麹のある暮らし|塩麹・甘酒・醤油麹の使い方と食卓での楽しみ方
- 仲宗根糀家

- 2025年12月16日
- 読了時間: 3分
更新日:6月28日
味噌、醤油、みりん、日本酒。日本の食卓に欠かせないこれらの調味料は、いずれも「麹(こうじ)」から生まれます。沖縄・那覇市国場で黄麹(きこうじ)づくりを続ける仲宗根糀家が、麹のある暮らしの始め方と、塩麹・甘酒・醤油麹の楽しみ方をご紹介します。
麹(こうじ)とは
麹は、米や大豆、麦などの原料に麹菌を加えて発酵させたものです。麹菌は発酵の過程で酵素を生み出し、原料のデンプンを糖に、タンパク質をアミノ酸へと変えていきます。この働きによって、素材に自然な甘みやうまみが生まれ、味わい深い発酵調味料へと姿を変えていきます。
古くから味噌、醤油、みりん、日本酒づくりに使われてきた麹は、和食の味の土台を支える、日本ならではの食材です。麹には、発酵の過程で生まれるアミノ酸や、ビタミンB群などの栄養素が含まれています。
麹からうまれる発酵調味料
麹を使った調味料は、料理に深い味わいと豊かな香りを添えてくれます。なかでも家庭で取り入れやすいのが、塩麹・甘酒・醤油麹の三つ。どれもいつもの料理をひと味変えてくれる、頼もしい存在です。ここからは、それぞれの楽しみ方をご紹介します。
塩麹の楽しみ方
塩麹は、塩・水・麹を混ぜて発酵させるだけで作れる、シンプルな発酵調味料です。塩の代わりに使うと、料理に丸みのあるうまみと香りが加わります。肉や魚を漬け込んでおくと、身がやわらかな仕上がりになり、風味も増します。きゅうりやキャベツなどの野菜と和えるだけでも、立派な一品になります。まずは「いつものお塩を塩麹に替えてみる」ところから始めてみてください。
甘酒の楽しみ方
甘酒は、麹由来の自然な甘さが魅力の飲みものです。米麹から作る甘酒はアルコールを含まないので、お子さまから大人まで楽しめます。そのまま飲むのはもちろん、料理の甘み付けや、お好みのドリンクのベースとしても使えます。仲宗根糀家では、炊飯器を使って仕込む方法でお作りしています。忙しい日でも、まずは一杯から取り入れやすい発酵食品です。
醤油麹の楽しみ方
醤油麹は、醤油と麹を混ぜて発酵させるだけで作れる、とても手軽な発酵調味料です。

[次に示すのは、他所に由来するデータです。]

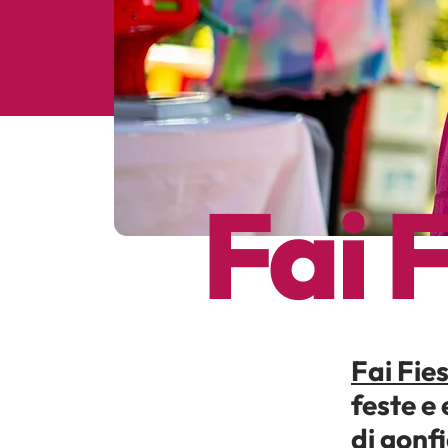
Fai 
Fai Fie
feste e
di gonf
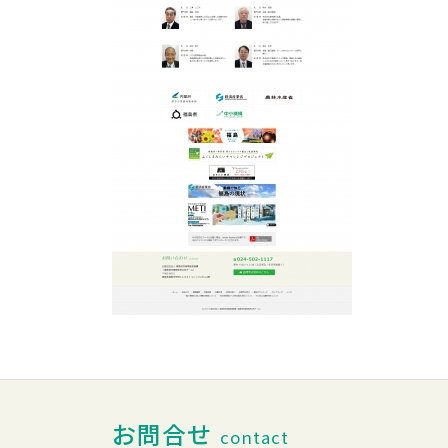
お問合せ
contact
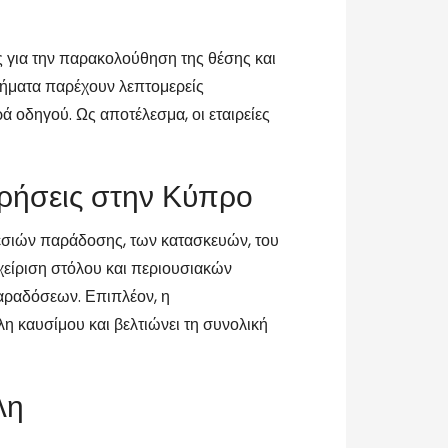
ς για την παρακολούθηση της θέσης και
τήματα παρέχουν λεπτομερείς
 οδηγού. Ως αποτέλεσμα, οι εταιρείες
ιρήσεις στην Κύπρο
ρεσιών παράδοσης, των κατασκευών, του
χείριση στόλου και περιουσιακών
παραδόσεων. Επιπλέον, η
 καυσίμου και βελτιώνει τη συνολική
λη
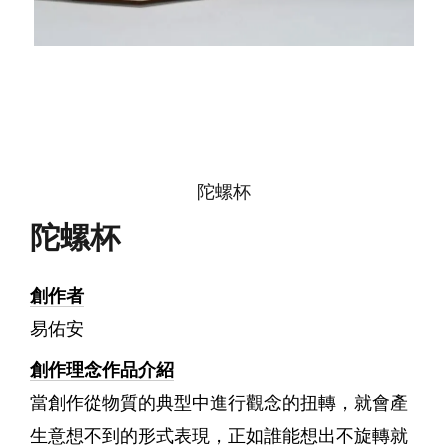
陀螺杯
陀螺杯
創作者
易佑安
創作理念作品介紹
當創作從物質的典型中進行觀念的扭轉，就會產
生意想不到的形式表現，正如誰能想出不旋轉就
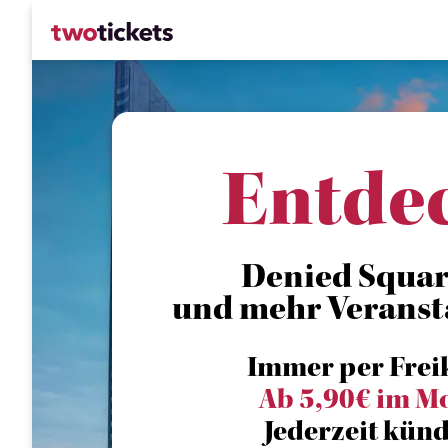
Entde
Denied Square
und mehr Veranst
Immer per Frei
Ab 5,90€ im M
Jederzeit künd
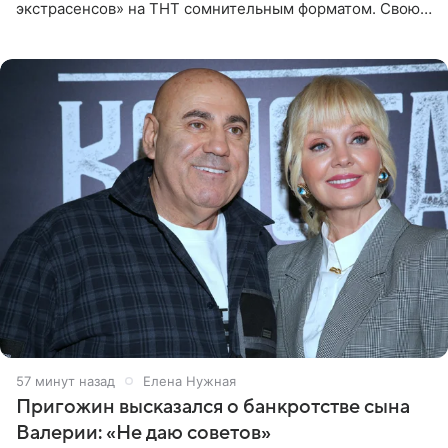
экстрасенсов» на ТНТ сомнительным форматом. Свою
позицию он озвучил в подкасте «Путь в топ с Олесей
Нагорной», который
57 минут назад
Елена Нужная
Пригожин высказался о банкротстве сына
Валерии: «Не даю советов»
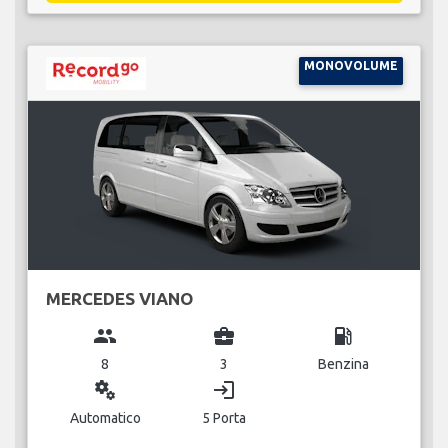
MONOVOLUME
MERCEDES VIANO
group
business_center
local_gas_station
8
3
Benzina
miscellaneous_services
login
Automatico
5 Porta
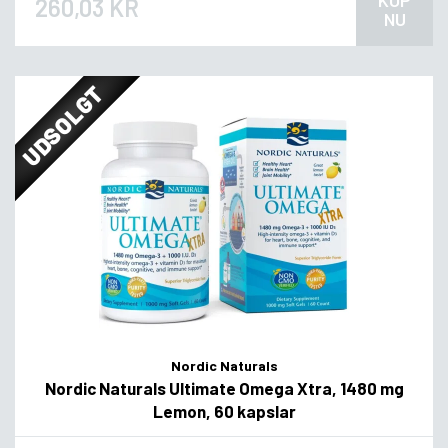
260,03 KR
NU
UDSOLGT
Nordic Naturals
Nordic Naturals Ultimate Omega Xtra, 1480 mg
Lemon, 60 kapslar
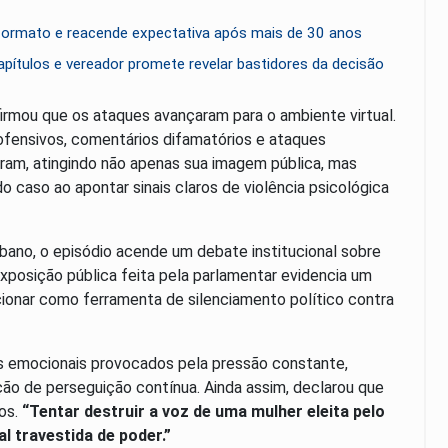
 formato e reacende expectativa após mais de 30 anos
ítulos e vereador promete revelar bastidores da decisão
firmou que os ataques avançaram para o ambiente virtual.
ofensivos, comentários difamatórios e ataques
ram, atingindo não apenas sua imagem pública, mas
o caso ao apontar sinais claros de violência psicológica
ibano, o episódio acende um debate institucional sobre
 exposição pública feita pela parlamentar evidencia um
ionar como ferramenta de silenciamento político contra
s emocionais provocados pela pressão constante,
ão de perseguição contínua. Ainda assim, declarou que
dos.
“Tentar destruir a voz de uma mulher eleita pelo
al travestida de poder.”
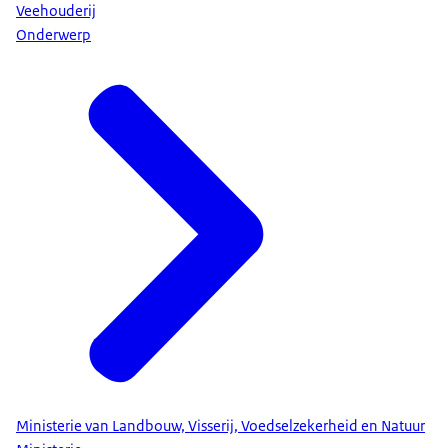
Veehouderij
Onderwerp
Ministerie van Landbouw, Visserij, Voedselzekerheid en Natuur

醤油の代わりに使うと、うまみとコクがぐっと深まります。卵かけご飯や冷奴にかけたり、炒めものの仕上げに加えたりと、いつもの料理にプラスするだけで楽しめます。「麹調味料はなんだか難しそう」と感じている方こそ、一度試していただきたい手軽さです。やってみると、想像より何倍も簡単に作れることがわかっていただけるはずです。
麹を毎日の食卓に
麹を暮らしに取り入れるコツは、特別なことをしすぎないことです。お塩を使う料理には塩麹を、醤油を使う料理には醤油麹を、というように、いつもの調味料を麹のものに置き換えてみる。それを続けていくと、気づけば麹が食卓の定番になっていきます。毎日忙しくて料理に時間をかけられないという方は、まず1日1杯の甘酒や、具だくさんのお味噌汁から始めてみるのもおすすめです。
家族みんなで楽しむ麹
麹は、子どもから大人まで一緒に楽しめる食材です。米麹から作る甘酒は自然な甘さで、アルコールを含まないため、お子さまにも親しんでいただけます。週末に家族で塩麹や味噌を仕込んでみるのも、食卓を囲む楽しい時間になります。

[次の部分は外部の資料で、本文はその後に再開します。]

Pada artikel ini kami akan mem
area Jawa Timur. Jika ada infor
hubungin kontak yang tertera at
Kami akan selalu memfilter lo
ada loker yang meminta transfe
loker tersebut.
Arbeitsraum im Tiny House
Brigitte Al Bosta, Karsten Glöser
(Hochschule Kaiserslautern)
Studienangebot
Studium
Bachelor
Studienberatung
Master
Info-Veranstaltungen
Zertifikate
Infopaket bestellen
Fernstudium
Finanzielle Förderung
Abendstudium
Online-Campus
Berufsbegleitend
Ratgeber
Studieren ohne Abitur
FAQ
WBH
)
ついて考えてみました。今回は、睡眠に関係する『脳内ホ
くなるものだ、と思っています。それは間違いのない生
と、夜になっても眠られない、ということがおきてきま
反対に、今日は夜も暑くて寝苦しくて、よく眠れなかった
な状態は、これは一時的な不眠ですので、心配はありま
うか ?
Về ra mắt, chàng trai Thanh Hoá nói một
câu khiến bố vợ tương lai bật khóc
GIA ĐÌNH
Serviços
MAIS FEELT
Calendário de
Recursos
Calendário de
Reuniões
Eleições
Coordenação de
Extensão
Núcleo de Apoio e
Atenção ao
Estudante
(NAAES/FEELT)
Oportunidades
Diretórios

仲宗根糀家のInstagramや当サイトでも、麹調味料の作り方やレシピを紹介していますので、ぜひ参考にしてみてください。
仲宗根糀家Instagram: https://www.instagram.com/nakasone_koujiya/
まとめ — 麹のある暮らしへ
麹は、味噌・醤油・甘酒・塩麹・醤油麹と、さまざまな形で食卓に寄り添ってくれる発酵食品です。難しく考えず、まずは身近な一品から。今日の料理に麹を一さじ取り入れることが、麹のある暮らしの第一歩になります。